REQUIREMENT — Skip the pictures. Set down, word for word, the lines from the start of the material up to and including the line with "Great news! Cheap".

TASK MATERIAL: Begin

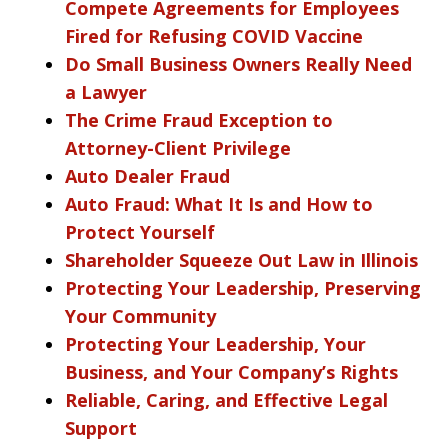
Compete Agreements for Employees
Fired for Refusing COVID Vaccine
Do Small Business Owners Really Need
a Lawyer
The Crime Fraud Exception to
Attorney-Client Privilege
Auto Dealer Fraud
Auto Fraud: What It Is and How to
Protect Yourself
Shareholder Squeeze Out Law in Illinois
Protecting Your Leadership, Preserving
Your Community
Protecting Your Leadership, Your
Business, and Your Company’s Rights
Reliable, Caring, and Effective Legal
Support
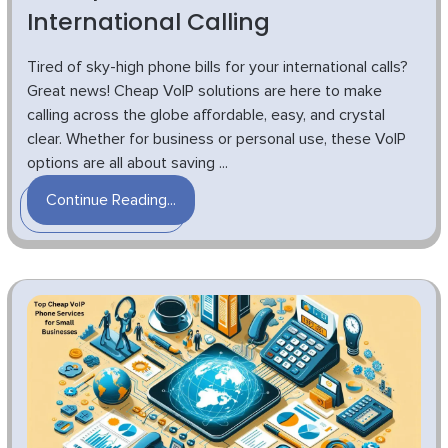
International Calling
Tired of sky-high phone bills for your international calls?
Great news! Cheap VoIP solutions are here to make
calling across the globe affordable, easy, and crystal
clear. Whether for business or personal use, these VoIP
options are all about saving ...
Continue Reading...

TASK MATERIAL: End

COMPLETED TASK —
Compete Agreements for Employees
Fired for Refusing COVID Vaccine
Do Small Business Owners Really Need
a Lawyer
The Crime Fraud Exception to
Attorney-Client Privilege
Auto Dealer Fraud
Auto Fraud: What It Is and How to
Protect Yourself
Shareholder Squeeze Out Law in Illinois
Protecting Your Leadership, Preserving
Your Community
Protecting Your Leadership, Your
Business, and Your Company’s Rights
Reliable, Caring, and Effective Legal
Support
International Calling
Tired of sky-high phone bills for your international calls?
Great news! Cheap VoIP solutions are here to make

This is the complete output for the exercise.